[Supplied material Boundary: Start]

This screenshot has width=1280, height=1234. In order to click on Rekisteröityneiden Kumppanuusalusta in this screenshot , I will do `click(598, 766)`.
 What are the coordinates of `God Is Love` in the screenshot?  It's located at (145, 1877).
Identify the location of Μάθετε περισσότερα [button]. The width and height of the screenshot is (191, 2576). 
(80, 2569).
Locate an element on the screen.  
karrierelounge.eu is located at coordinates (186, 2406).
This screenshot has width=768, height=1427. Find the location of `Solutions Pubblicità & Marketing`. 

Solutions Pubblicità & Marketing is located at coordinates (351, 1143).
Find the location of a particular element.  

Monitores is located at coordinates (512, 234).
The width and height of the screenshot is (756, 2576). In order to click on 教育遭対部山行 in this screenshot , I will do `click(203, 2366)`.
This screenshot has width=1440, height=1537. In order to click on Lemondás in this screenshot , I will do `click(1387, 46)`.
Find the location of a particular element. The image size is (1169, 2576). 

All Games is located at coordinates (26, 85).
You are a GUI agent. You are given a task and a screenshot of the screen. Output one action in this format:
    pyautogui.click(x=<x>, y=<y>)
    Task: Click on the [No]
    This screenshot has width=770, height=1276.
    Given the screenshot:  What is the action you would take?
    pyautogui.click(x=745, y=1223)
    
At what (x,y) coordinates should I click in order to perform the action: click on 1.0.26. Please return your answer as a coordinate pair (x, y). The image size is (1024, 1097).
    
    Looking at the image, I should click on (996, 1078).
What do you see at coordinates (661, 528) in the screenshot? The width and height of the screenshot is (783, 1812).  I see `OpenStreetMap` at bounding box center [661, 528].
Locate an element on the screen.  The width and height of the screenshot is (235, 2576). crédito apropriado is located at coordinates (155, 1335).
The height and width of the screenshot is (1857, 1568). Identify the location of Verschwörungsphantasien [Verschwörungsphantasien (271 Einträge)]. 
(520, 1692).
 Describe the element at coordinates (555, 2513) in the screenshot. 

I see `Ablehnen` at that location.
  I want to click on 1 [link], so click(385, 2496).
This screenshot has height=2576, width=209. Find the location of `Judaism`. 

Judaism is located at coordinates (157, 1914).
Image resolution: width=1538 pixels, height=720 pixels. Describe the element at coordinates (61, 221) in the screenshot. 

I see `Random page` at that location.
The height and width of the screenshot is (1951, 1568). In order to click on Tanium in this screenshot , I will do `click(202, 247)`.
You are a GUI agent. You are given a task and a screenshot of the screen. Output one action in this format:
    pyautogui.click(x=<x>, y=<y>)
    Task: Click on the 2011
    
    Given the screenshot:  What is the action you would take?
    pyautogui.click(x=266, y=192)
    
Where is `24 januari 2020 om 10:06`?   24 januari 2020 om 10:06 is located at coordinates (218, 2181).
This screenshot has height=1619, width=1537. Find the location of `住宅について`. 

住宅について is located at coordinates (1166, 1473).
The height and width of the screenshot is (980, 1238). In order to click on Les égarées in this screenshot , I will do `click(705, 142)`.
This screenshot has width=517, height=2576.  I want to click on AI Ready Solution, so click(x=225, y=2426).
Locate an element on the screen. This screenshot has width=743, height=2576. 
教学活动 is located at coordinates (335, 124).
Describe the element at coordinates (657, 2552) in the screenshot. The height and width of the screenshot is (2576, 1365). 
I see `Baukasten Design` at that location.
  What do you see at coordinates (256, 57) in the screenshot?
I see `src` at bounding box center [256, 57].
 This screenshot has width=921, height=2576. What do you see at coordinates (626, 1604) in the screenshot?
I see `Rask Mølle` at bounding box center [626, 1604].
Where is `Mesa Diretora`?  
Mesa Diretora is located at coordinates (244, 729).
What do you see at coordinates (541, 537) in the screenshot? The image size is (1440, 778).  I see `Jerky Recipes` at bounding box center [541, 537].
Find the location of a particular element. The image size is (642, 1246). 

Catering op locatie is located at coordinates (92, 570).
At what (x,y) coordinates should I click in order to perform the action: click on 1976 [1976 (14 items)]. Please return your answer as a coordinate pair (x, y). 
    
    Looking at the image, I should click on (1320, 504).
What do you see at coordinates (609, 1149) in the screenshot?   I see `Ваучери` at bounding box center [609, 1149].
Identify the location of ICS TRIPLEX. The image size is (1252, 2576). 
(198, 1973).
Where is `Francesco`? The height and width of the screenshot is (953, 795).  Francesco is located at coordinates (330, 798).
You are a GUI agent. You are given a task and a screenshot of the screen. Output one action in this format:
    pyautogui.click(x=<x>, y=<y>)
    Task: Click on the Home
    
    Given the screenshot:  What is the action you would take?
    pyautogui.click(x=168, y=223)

[Supplied material Boundary: End]

Work request
Exactly as they stand above, write out the entries.

Response area
This screenshot has width=1280, height=1234. In order to click on Rekisteröityneiden Kumppanuusalusta in this screenshot , I will do `click(598, 766)`.
 What are the coordinates of `God Is Love` in the screenshot?  It's located at (145, 1877).
Identify the location of Μάθετε περισσότερα [button]. The width and height of the screenshot is (191, 2576). 
(80, 2569).
Locate an element on the screen.  
karrierelounge.eu is located at coordinates (186, 2406).
This screenshot has width=768, height=1427. Find the location of `Solutions Pubblicità & Marketing`. 

Solutions Pubblicità & Marketing is located at coordinates (351, 1143).
Find the location of a particular element.  

Monitores is located at coordinates (512, 234).
The width and height of the screenshot is (756, 2576). In order to click on 教育遭対部山行 in this screenshot , I will do `click(203, 2366)`.
This screenshot has width=1440, height=1537. In order to click on Lemondás in this screenshot , I will do `click(1387, 46)`.
Find the location of a particular element. The image size is (1169, 2576). 

All Games is located at coordinates (26, 85).
You are a GUI agent. You are given a task and a screenshot of the screen. Output one action in this format:
    pyautogui.click(x=<x>, y=<y>)
    Task: Click on the [No]
    This screenshot has width=770, height=1276.
    Given the screenshot:  What is the action you would take?
    pyautogui.click(x=745, y=1223)
    
At what (x,y) coordinates should I click in order to perform the action: click on 1.0.26. Please return your answer as a coordinate pair (x, y). The image size is (1024, 1097).
    
    Looking at the image, I should click on (996, 1078).
What do you see at coordinates (661, 528) in the screenshot? The width and height of the screenshot is (783, 1812).  I see `OpenStreetMap` at bounding box center [661, 528].
Locate an element on the screen.  The width and height of the screenshot is (235, 2576). crédito apropriado is located at coordinates (155, 1335).
The height and width of the screenshot is (1857, 1568). Identify the location of Verschwörungsphantasien [Verschwörungsphantasien (271 Einträge)]. 
(520, 1692).
 Describe the element at coordinates (555, 2513) in the screenshot. 

I see `Ablehnen` at that location.
  I want to click on 1 [link], so click(385, 2496).
This screenshot has height=2576, width=209. Find the location of `Judaism`. 

Judaism is located at coordinates (157, 1914).
Image resolution: width=1538 pixels, height=720 pixels. Describe the element at coordinates (61, 221) in the screenshot. 

I see `Random page` at that location.
The height and width of the screenshot is (1951, 1568). In order to click on Tanium in this screenshot , I will do `click(202, 247)`.
You are a GUI agent. You are given a task and a screenshot of the screen. Output one action in this format:
    pyautogui.click(x=<x>, y=<y>)
    Task: Click on the 2011
    
    Given the screenshot:  What is the action you would take?
    pyautogui.click(x=266, y=192)
    
Where is `24 januari 2020 om 10:06`?   24 januari 2020 om 10:06 is located at coordinates (218, 2181).
This screenshot has height=1619, width=1537. Find the location of `住宅について`. 

住宅について is located at coordinates (1166, 1473).
The height and width of the screenshot is (980, 1238). In order to click on Les égarées in this screenshot , I will do `click(705, 142)`.
This screenshot has width=517, height=2576.  I want to click on AI Ready Solution, so click(x=225, y=2426).
Locate an element on the screen. This screenshot has width=743, height=2576. 
教学活动 is located at coordinates (335, 124).
Describe the element at coordinates (657, 2552) in the screenshot. The height and width of the screenshot is (2576, 1365). 
I see `Baukasten Design` at that location.
  What do you see at coordinates (256, 57) in the screenshot?
I see `src` at bounding box center [256, 57].
 This screenshot has width=921, height=2576. What do you see at coordinates (626, 1604) in the screenshot?
I see `Rask Mølle` at bounding box center [626, 1604].
Where is `Mesa Diretora`?  
Mesa Diretora is located at coordinates (244, 729).
What do you see at coordinates (541, 537) in the screenshot? The image size is (1440, 778).  I see `Jerky Recipes` at bounding box center [541, 537].
Find the location of a particular element. The image size is (642, 1246). 

Catering op locatie is located at coordinates (92, 570).
At what (x,y) coordinates should I click in order to perform the action: click on 1976 [1976 (14 items)]. Please return your answer as a coordinate pair (x, y). 
    
    Looking at the image, I should click on (1320, 504).
What do you see at coordinates (609, 1149) in the screenshot?   I see `Ваучери` at bounding box center [609, 1149].
Identify the location of ICS TRIPLEX. The image size is (1252, 2576). 
(198, 1973).
Where is `Francesco`? The height and width of the screenshot is (953, 795).  Francesco is located at coordinates (330, 798).
You are a GUI agent. You are given a task and a screenshot of the screen. Output one action in this format:
    pyautogui.click(x=<x>, y=<y>)
    Task: Click on the Home
    
    Given the screenshot:  What is the action you would take?
    pyautogui.click(x=168, y=223)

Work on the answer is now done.